**Task item**
Go through the records below and return each line that has "контенту" in it.

== Segment start ==

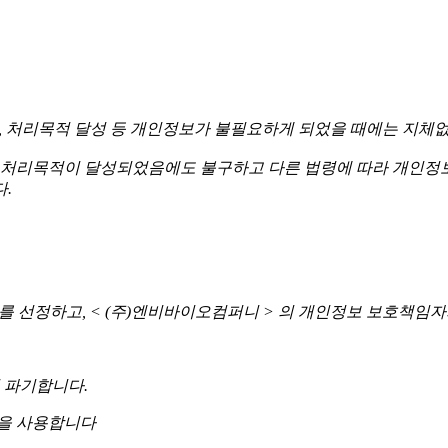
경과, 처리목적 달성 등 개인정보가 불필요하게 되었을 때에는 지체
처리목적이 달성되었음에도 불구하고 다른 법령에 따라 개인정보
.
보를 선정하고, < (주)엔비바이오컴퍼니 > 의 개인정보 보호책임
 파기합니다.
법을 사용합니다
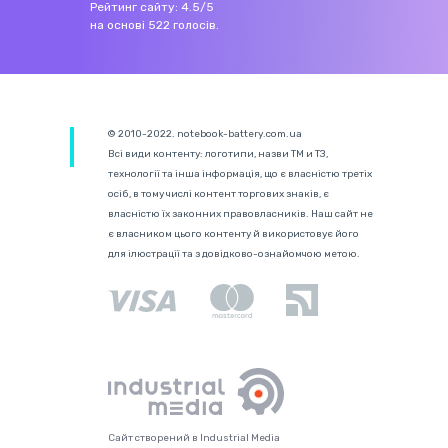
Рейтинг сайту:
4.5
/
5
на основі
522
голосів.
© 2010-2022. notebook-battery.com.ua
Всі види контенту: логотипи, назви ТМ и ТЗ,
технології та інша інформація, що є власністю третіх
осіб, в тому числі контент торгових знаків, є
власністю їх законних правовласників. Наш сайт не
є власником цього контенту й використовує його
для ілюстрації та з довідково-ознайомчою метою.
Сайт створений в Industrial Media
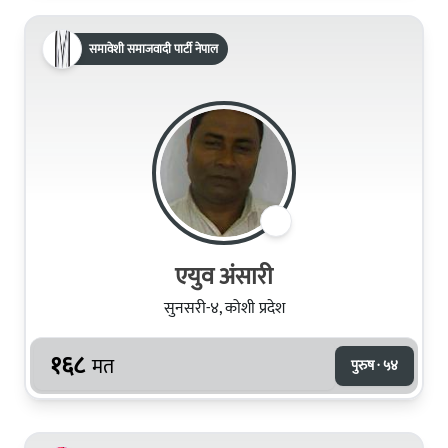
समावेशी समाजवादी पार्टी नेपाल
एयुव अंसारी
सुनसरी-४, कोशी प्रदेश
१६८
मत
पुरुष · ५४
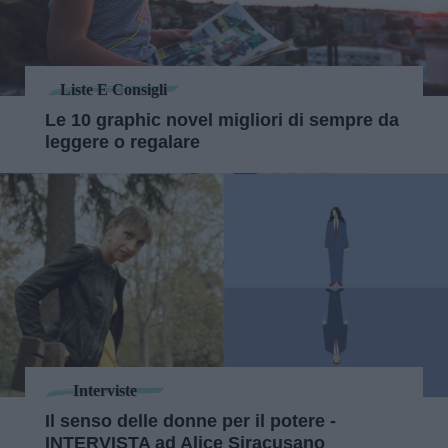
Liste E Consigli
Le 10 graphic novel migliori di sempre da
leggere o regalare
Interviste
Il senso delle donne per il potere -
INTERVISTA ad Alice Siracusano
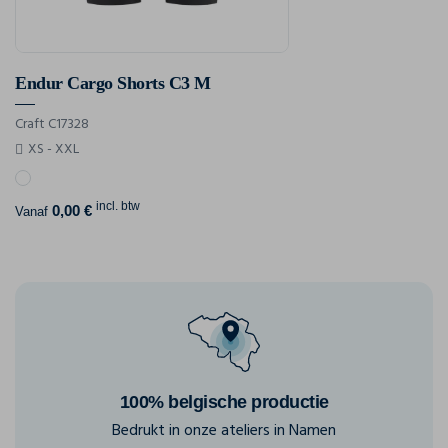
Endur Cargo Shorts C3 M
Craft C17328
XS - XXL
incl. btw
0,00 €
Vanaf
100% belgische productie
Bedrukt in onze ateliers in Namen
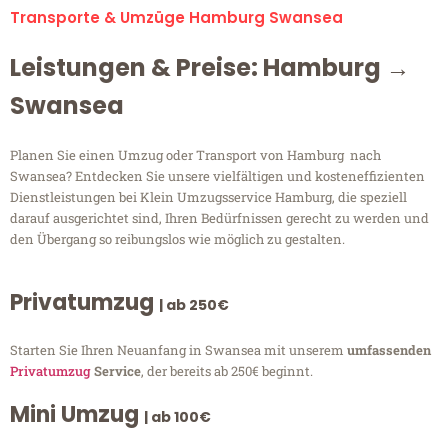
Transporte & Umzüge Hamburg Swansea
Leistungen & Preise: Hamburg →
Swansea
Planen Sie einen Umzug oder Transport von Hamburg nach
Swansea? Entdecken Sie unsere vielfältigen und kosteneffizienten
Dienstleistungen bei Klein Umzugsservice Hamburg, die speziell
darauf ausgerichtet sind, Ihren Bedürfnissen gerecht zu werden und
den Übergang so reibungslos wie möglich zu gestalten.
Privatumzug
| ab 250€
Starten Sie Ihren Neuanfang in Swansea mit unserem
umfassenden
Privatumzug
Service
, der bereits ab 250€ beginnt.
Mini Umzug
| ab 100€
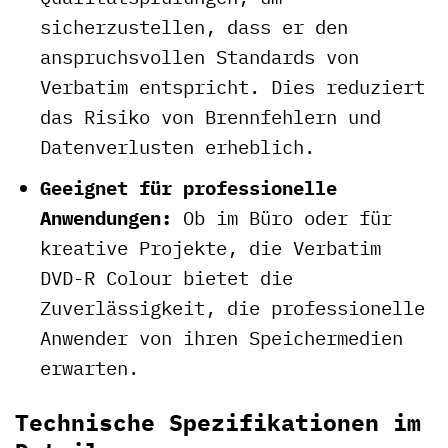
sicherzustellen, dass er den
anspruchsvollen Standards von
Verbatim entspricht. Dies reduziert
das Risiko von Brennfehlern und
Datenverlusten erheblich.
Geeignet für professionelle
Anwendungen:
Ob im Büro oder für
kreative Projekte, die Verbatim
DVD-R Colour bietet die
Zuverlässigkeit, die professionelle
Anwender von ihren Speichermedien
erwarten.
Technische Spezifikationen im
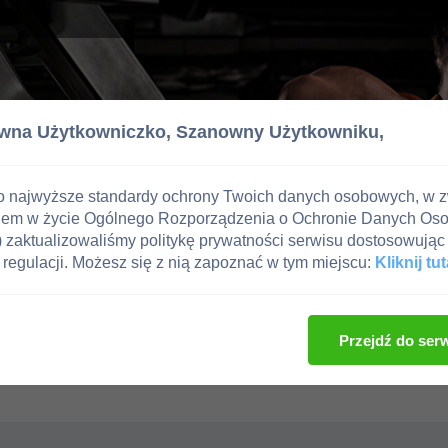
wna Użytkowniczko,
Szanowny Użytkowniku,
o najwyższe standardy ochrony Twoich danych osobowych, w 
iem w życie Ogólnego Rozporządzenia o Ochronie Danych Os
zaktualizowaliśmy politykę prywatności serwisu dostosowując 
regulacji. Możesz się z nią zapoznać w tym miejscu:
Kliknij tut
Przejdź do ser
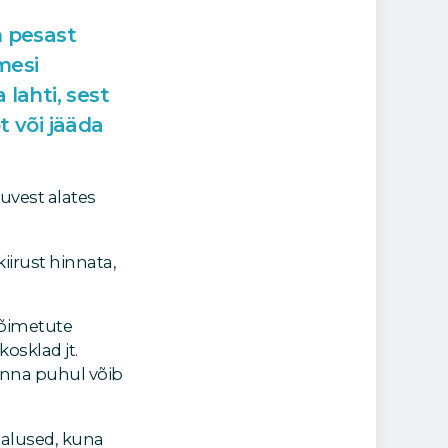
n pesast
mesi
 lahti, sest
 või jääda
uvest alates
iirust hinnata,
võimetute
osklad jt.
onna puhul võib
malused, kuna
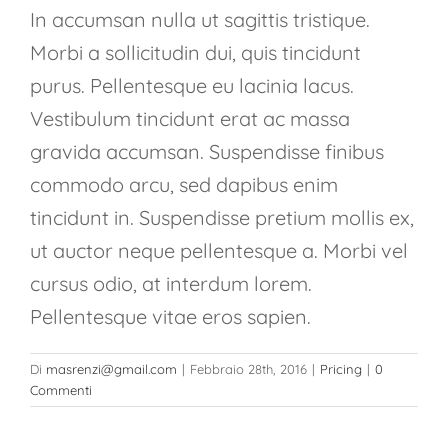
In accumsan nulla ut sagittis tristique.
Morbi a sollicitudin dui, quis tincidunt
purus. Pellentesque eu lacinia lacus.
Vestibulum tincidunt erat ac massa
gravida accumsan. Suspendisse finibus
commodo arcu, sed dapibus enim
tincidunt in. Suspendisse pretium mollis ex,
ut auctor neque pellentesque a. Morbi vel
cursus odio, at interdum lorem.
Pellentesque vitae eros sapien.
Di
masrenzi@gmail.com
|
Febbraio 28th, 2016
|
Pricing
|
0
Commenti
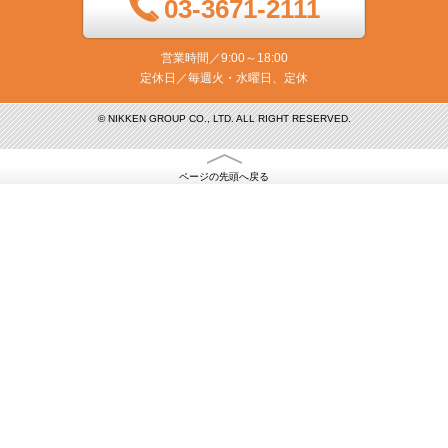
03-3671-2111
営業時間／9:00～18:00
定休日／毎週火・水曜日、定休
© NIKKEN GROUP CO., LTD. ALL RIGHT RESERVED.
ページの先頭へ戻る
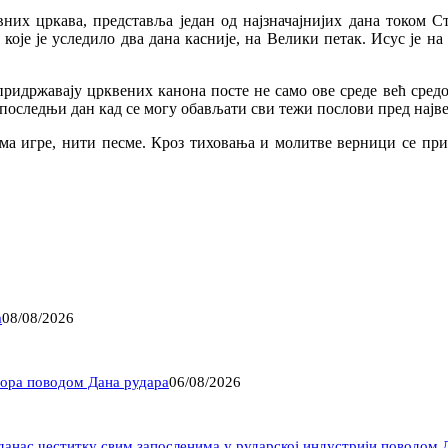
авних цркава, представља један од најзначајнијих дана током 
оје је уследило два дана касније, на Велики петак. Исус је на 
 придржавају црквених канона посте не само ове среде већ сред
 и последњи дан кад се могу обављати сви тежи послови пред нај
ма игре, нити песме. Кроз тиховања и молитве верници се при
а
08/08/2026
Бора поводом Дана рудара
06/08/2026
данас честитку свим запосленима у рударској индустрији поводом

== Segment end ==

**Exercise output**
Всі види контенту: логотипи, назви ТМ и ТЗ,
є власником цього контенту й використовує його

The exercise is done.